Among Boro-mama’s neighbourhood cronies was a man he had been to school with, Nawshad. Nawshad’s family was not Bengali but Urdu-speaking: they came from Bihar. Nawshad was very much the same sort of wastrel as Boro-mama. He had grand schemes for making money – to open a cinema, to start importing American cigarettes into Dacca, to open a smart restaurant. None of these ever came to anything, because Nawshad had no money to invest, and none of the gang who spent their days smoking in the neighbourhood store had any money either.
Nawshad had a sister, however, called Sharmin. Sharmin was hard-working and academic, and was now studying at Mitford Medical College. She would be a doctor in a year or two. No, she was not beautiful, but she was clever and interesting, and would get on in life.

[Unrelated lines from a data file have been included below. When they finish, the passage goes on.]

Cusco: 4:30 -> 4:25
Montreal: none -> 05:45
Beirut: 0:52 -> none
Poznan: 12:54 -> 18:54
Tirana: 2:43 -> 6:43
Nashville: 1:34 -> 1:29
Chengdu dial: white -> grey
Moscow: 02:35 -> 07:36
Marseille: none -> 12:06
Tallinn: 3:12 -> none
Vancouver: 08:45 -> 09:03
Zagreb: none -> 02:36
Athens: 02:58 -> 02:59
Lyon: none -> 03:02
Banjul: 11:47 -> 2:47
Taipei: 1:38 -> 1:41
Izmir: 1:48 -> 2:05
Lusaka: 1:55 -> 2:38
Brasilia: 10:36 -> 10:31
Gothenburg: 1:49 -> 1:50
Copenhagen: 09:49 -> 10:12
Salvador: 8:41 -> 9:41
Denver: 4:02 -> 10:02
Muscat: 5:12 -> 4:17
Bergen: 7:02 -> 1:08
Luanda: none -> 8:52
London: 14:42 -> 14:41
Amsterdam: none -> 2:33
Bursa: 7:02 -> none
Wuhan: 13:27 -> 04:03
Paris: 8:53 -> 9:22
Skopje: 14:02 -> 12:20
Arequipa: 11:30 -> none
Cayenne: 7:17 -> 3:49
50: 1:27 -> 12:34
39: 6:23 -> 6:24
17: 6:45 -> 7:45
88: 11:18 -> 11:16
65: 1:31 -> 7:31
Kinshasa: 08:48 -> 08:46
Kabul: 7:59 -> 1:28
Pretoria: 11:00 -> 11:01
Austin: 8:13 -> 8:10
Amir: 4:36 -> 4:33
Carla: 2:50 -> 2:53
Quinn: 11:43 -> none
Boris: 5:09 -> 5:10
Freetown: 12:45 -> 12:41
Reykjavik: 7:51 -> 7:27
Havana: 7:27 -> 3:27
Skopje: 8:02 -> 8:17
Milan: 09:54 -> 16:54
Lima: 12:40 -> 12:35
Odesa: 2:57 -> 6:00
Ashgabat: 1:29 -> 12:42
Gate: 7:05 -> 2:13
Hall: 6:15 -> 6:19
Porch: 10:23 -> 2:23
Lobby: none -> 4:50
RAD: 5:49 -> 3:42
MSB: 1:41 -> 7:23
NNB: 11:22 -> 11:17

She worked too hard, Nawshad said, and it was difficult to persuade her to go out, even to the cinema, once a month. But he did persuade her to come out to the cinema that Friday. It was a hot night, and wet; the cinema smelt of mould and bodies, and the film was an old one that broke down for ten minutes after the first reel. Sharmin had come out with her brother, and his friend Laddu had joined them. They had found plenty to talk about. He had made her laugh.
‘Am I the only person in this family who didn’t know about any of this?’ Nana said.
It seemed that he was. Boro-mama had kept Era up to date with the details of their meetings, and their plans. Sharmin’s family lived near Rankin Street, and were in fact known to Nana in general terms. Boro-mama had found opportunities to sneak out of the house and to meet Sharmin in quiet corners, underneath umbrellas, shaded by trees in the street, in the back corners of shops. It all sounded – to Era, and even retold bluntly when the story was over – terribly romantic. In time, Boro-mama had told Era that he wanted to marry Sharmin. He had asked her to explain the whole matter to their father.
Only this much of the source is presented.